There seem to be a few problems with your post.
We have already established at the beginning of January:
Tarrant says KG V was completed and commissioned on the same day, 1st October 1940, but it was only on December 11th she was ready to undertake full power trials.
Tarrant says "On 1st April 1941 KG V having worked up to reasonable state of fighting efficiency, became flagship of the Home Fleet......"
Tovey had Nelson, Rodney and Repulse to engage Scharnhorst and Gneisenau in their Jan/Feb foray. Lutjen's Covering Force had run away to Iceland when faced by Renown alone, showing her a clean pair of heels, allowing Bonte's destroyers to be bottled up and exterminated. Washington's Cherry Trees hadn't got the speed to force an engagement on any German capital ship.
As Dave has observed the critical development was search radar in British ships. Fog and darkness could not so easily hide the Aggressive Hunter as he stalked his prey.
It is the business of aggressors to be ready when they strike, as Cag has intimated. Even when you are fully ready, going out to break things and hurt people is a risky business. The moment for assault is carefully chosen. RN crews gained their experience by being at sea on war service, protecting the convoys and Bismarck spent her months working up at sea in the safety of the Baltic, worried only by the occasional air dropped mine hazard.
After a bit of research I now see this whole business of "Bismarck wasn't Ready" originates in 2001 with an essay by a US librarian called Tim Mulligan who also allowed the minor problems outlined in the AVKS report and Lindemann's whinge about being "stuck in Hamburg" to dominate his thinking. He apparently didn't absorb Lindemann's confident logs about his readiness, or his Admiral's endorsement of the excellent job of preparation and work-up and didn't observe as I have, that a war vessel which spends most nights in harbour is not trying very hard. Bismarck's days at sea were often finished by 4 or 5 o'clock in the afternoon. A comfortable preparation indeed. More informed naval writers, especially those some sea time under their belts, like Kennedy, like Schofield, like Roskill knew the undisturbed time Bismarck had in the Baltic was perfectly adequate to get operational, that the cheating of Treaty Limits meant systems had the latitude to be designed to minimise complication and future problems. Bismarck and her crew were not worn out by vigilant war service, but trained during the day and got plenty of shut-eye at night, so they were at peak efficiency when they were unleashed.

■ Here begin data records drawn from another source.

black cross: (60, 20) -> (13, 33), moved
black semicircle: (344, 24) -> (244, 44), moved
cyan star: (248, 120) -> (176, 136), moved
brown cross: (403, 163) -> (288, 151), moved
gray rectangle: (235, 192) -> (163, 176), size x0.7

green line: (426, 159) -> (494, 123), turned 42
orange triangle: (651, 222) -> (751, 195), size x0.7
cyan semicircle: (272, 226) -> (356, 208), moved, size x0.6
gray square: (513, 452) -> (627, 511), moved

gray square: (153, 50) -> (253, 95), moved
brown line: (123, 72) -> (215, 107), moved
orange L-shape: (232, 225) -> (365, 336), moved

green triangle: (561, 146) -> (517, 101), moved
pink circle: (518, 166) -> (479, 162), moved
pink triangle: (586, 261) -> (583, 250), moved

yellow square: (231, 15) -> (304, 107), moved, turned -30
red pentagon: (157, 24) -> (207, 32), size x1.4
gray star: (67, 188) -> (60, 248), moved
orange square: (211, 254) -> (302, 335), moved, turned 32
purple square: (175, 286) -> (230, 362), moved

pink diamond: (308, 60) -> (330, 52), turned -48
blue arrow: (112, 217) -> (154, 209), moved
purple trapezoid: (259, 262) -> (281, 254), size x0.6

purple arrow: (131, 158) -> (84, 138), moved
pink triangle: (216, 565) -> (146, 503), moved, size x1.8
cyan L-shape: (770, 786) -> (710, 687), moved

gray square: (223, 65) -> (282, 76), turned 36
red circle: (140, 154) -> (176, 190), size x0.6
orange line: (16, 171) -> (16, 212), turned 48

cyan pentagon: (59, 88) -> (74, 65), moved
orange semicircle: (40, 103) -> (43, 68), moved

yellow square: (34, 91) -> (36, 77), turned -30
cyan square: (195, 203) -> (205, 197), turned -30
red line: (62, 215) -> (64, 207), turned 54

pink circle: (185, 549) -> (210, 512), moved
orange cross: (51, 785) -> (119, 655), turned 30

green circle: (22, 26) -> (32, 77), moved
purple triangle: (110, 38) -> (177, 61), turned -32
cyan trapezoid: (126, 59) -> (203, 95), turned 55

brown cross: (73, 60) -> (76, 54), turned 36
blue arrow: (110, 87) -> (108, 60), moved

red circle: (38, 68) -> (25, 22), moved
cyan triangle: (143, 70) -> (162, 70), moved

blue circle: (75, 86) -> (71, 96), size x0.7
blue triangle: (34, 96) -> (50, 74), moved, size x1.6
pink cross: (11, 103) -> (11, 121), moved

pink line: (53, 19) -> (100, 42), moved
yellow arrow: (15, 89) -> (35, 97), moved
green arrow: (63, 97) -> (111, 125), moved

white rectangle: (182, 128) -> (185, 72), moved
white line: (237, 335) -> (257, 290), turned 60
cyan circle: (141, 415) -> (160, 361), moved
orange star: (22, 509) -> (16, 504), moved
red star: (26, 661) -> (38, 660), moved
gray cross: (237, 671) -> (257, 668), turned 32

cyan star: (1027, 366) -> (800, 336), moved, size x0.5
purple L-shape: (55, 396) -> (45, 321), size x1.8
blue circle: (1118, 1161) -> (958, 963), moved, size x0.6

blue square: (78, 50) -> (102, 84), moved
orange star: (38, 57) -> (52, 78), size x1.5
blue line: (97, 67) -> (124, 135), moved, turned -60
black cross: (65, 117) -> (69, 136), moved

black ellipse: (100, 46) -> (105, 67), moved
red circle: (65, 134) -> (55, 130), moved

Tirpitz' slow unhurried outfitting through the Summer of 1941, main guns firing when the top rangefinders were installed in May, and further gear installation in September meant she could not have gone with Bismarck.
Oil shortages? The oil shortages only really got bad when the trains of tank wagons carrying supplies from...guess where.........Russia..... dried up when Barbarossa was unleashed.
Lastly, apparently not only was Lindemann wrong about being ready, and the Admiral wrong about being ready, but now even Raeder is reckless in sending the Fuhrer's new toy out to fight.
during a period of almost perpetual daylight
Perpetual daylight?? On planet Earth in May 1941?
The passage through the Denmark Strait was done in darkness and snowshowers, and as the ships went further south the nights got longer. Have you got confused by the Swordfish attacking in "Twilight" after midnight? That is only because both sides were not using the correct time zone for their longitude. The nights were plenty long enough.
Bismarck was ready for action when she went out to attack convoys and play her part in forcing Britain to give the Fuhrer the negotiated peace with Britain he wanted.
Hey Djoser, that forum about Strippers sounds exciting. I'm not surprised people get a bit hot..........under the collar.